No doubt sparking renewed debate over intellectual property rights and plants, the International Licensing Platform (ILP) was launched on Friday. Members of the new association say it aims to improve global access to and use of plant breeding traits for vegetables.


According to Greenhouse Canada, the participating companies include Agrisemen, Bayer, Bejo, Enza, Holland-Select, Limagrain Vegetable Seeds, Limgroup, Pop Vriend, Rijk Zwaan, Syngenta and Takii. A report by VILT, the Flemish information center for agriculture and horticulture, said the ILP will hold 60% of the world market of vegetable seeds in its hands.


A press release published by Netherlands-based hybrid seed specialist Nunhems, a subsidiary of Bayer CropScience, said 11 companies from Switzerland, Germany, Japan, France and the Netherlands, worked together to establish the ILP “with an aim to provide plant breeders around the world with faster, more efficient and cost effective, guaranteed access to crucial plant breeding traits that are currently covered by patent claims by ILP member companies.


“The ILP provides a straightforward, easy way for vegetable breeders to license the traits they need at a fair and reasonable cost so they can bring new products to the market that meet demands from growers and consumers.
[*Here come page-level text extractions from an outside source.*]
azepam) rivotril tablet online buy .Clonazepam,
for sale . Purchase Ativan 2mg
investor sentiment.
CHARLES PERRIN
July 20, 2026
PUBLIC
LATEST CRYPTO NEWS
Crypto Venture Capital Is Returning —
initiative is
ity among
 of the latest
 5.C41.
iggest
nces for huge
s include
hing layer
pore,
The members of the ILP will make all of their patents related to vegetable breeding traits accessible to their fellow members under the conditions of the ILP,” it said.
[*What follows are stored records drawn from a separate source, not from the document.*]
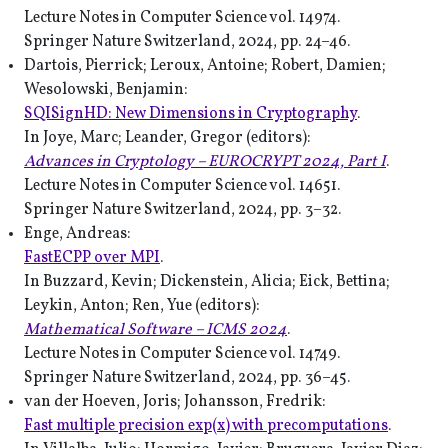
Lecture Notes in Computer Science vol. 14974.
Springer Nature Switzerland, 2024, pp. 24–46.
Dartois, Pierrick; Leroux, Antoine; Robert, Damien;
Wesolowski, Benjamin:
SQISignHD: New Dimensions in Cryptography
.
In Joye, Marc; Leander, Gregor (editors):
Advances in Cryptology – EUROCRYPT 2024, Part I
.
Lecture Notes in Computer Science vol. 14651.
Springer Nature Switzerland, 2024, pp. 3–32.
Enge, Andreas:
FastECPP over MPI
.
In Buzzard, Kevin; Dickenstein, Alicia; Eick, Bettina;
Leykin, Anton; Ren, Yue (editors):
Mathematical Software – ICMS 2024
.
Lecture Notes in Computer Science vol. 14749.
Springer Nature Switzerland, 2024, pp. 36–45.
van der Hoeven, Joris; Johansson, Fredrik:
Fast multiple precision exp(x) with precomputations
.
Monsanto said it applauded the initiative but is not a member. “We believe both the ILP and our new licensing program enable a technology exchange that will foster agricultural collaboration and innovation thereby increasing the variety and quality of vegetable seed products available to growers,” said Marlin Edwards, chief technology officer at Seminis, a vegetable seeds subsidiary of the company.